Featured Art by Roya Motamedi
Looking at an oil painting by Portland artist Roya Motamedi is rather like viewing the earth from above. The colorful fields are reminiscent of distorted city blocks or, perhaps, farm plots as seen from a plane. Squares and rectangles with soft, curvilinear edges create inviting compositions; they are Piet Mondrians with organic palettes, sans harsh lines. The eye is beckoned to take the next corner, to meander. While they are not literal maps, one gains a sense of time and place from Roya’s paintings, as well one should: Much of Roya’s work – and all of the pieces in this issue of VoiceCatcher – are based on different cities and villages in which the artist has lived.

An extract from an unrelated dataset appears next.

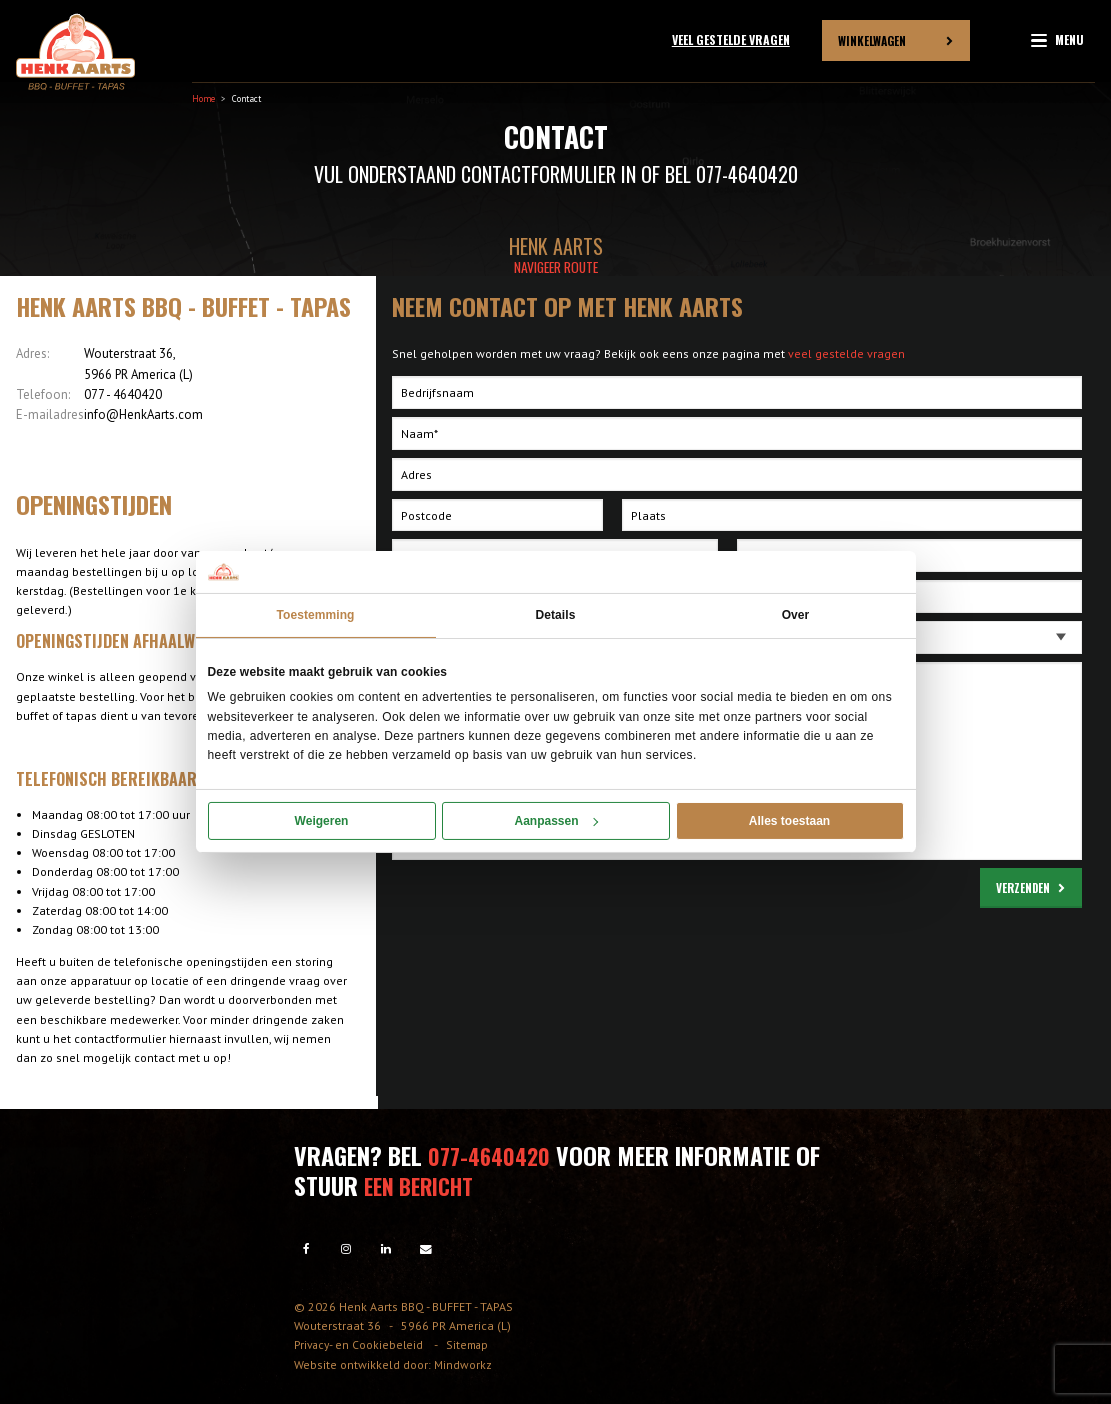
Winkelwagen (872, 39)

With a childhood spent in Afghanistan, school years in Japan, and time in Mexico, New York, and now Portland, Roya has been shaped by many different spaces. “I paint across my languages and cultures and the paradigms to which I am bound,” she says. Through color and form, Roya wordlessly describes her impressions of place.
Space and life “become shape,” she explains about her thought process while referencing her series of paintings entitled Ajijic. “I see my painting as a letter, a letter to a friend, my father,” she continues. “Ajijic is the place we lived in Mexico. My painting weaves the sun of Mexico, the dusty road where dogs nap and donkeys work.”

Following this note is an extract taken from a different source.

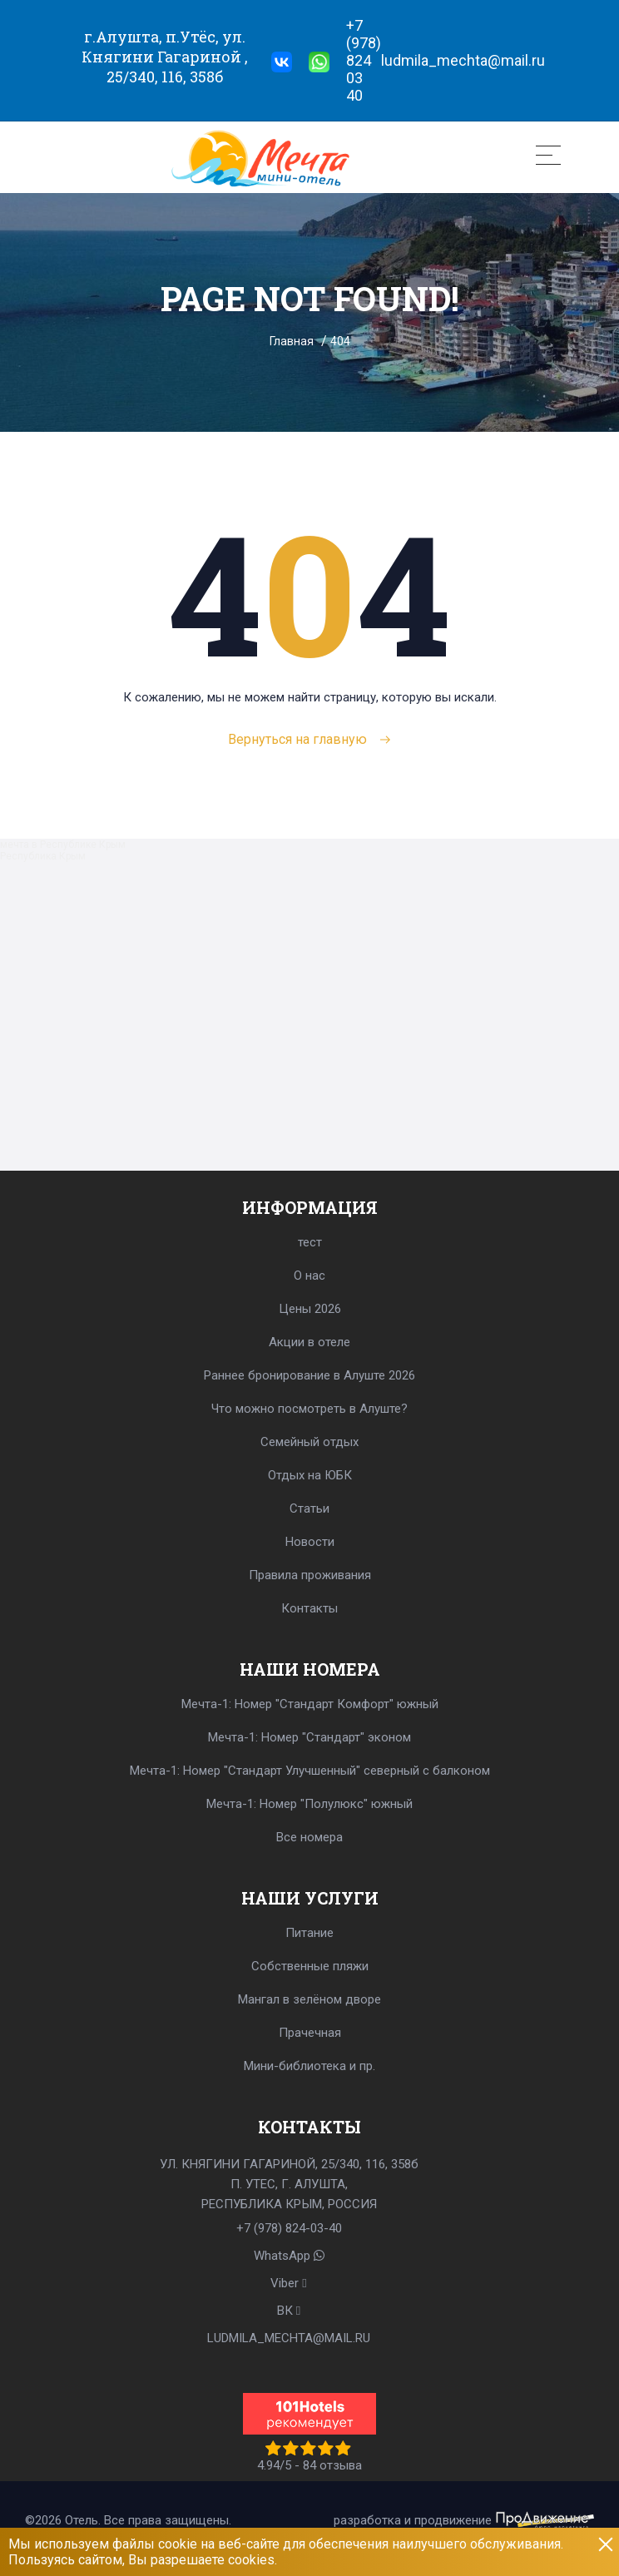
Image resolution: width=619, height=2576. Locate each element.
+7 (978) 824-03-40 (289, 2228)
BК (288, 2310)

Roya describes “daily color, light” and, perhaps most importantly, “emotions” as her inspiration. Roya does not paint place with the eye of an objective cartographer, but with the heart of a diary-keeper. Her personal experience is imbued in her work.

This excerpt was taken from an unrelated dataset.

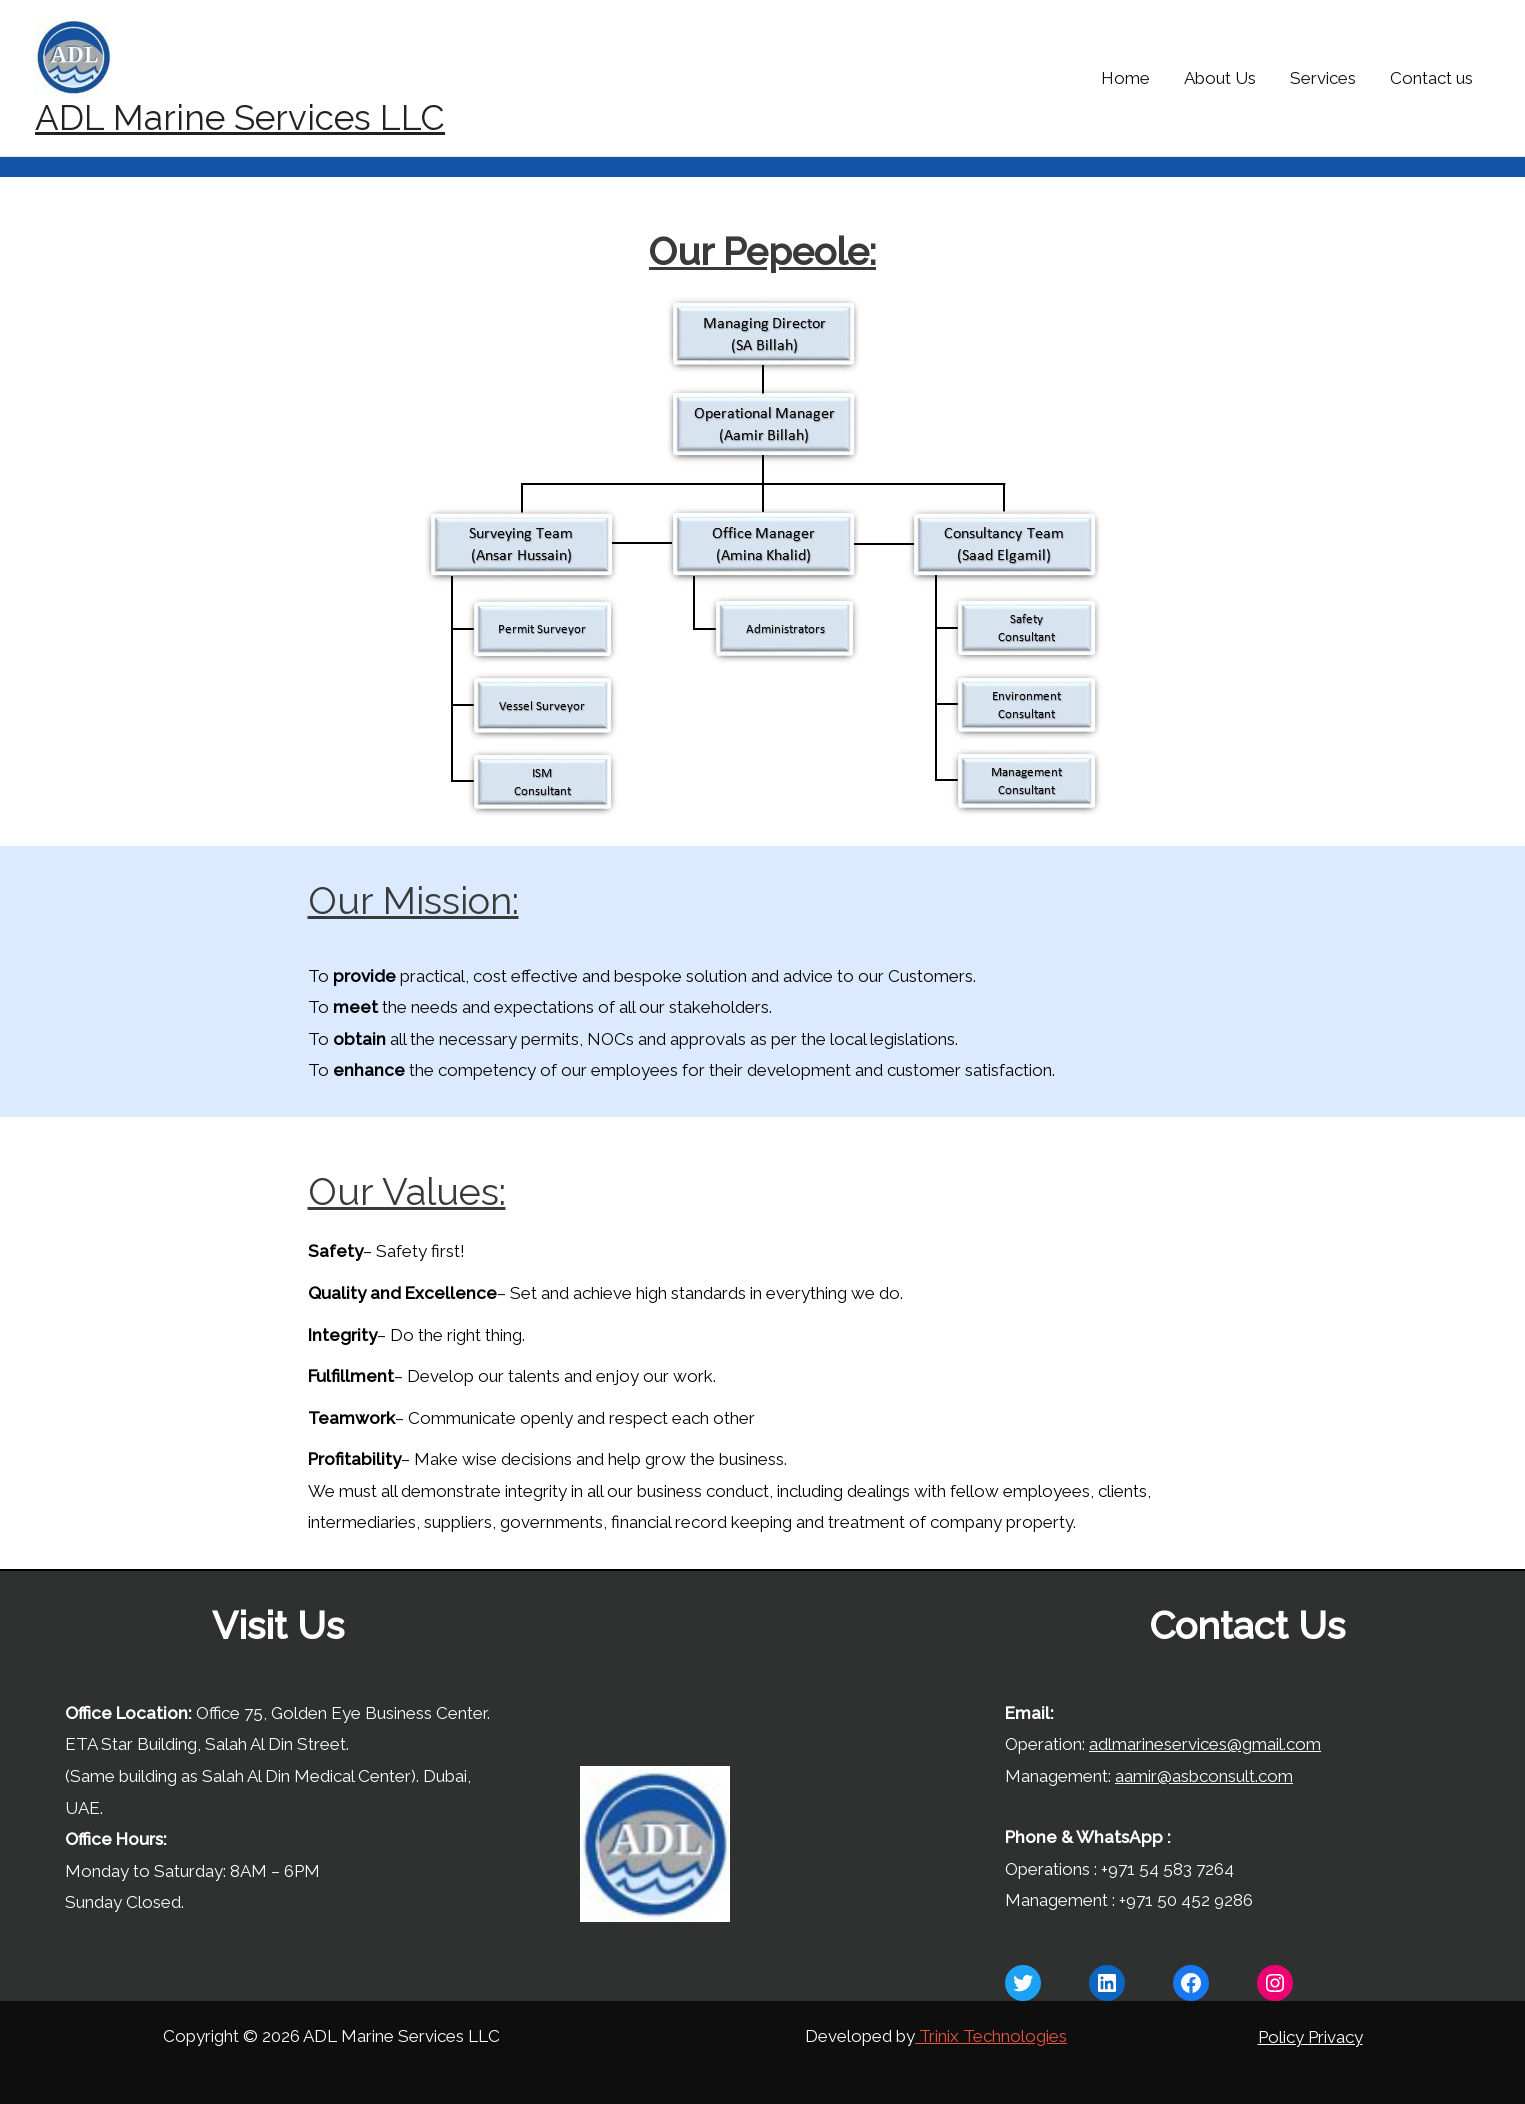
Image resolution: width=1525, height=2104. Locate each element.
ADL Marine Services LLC (240, 117)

When framing her work, Roya often attaches her paintings to frames in a strong but removable way using small magnets. The purchaser, therefore, is encouraged to reorient and reframe the work as she likes. In this way, Roya offers a democratic solution to the old cliché about abstract paintings (“Which way is up?”) and allows a personalized viewing experience. The viewer participates by making looking, seeing and experiencing art an active role.
Roya is currently represented by Blackfish Gallery in Portland.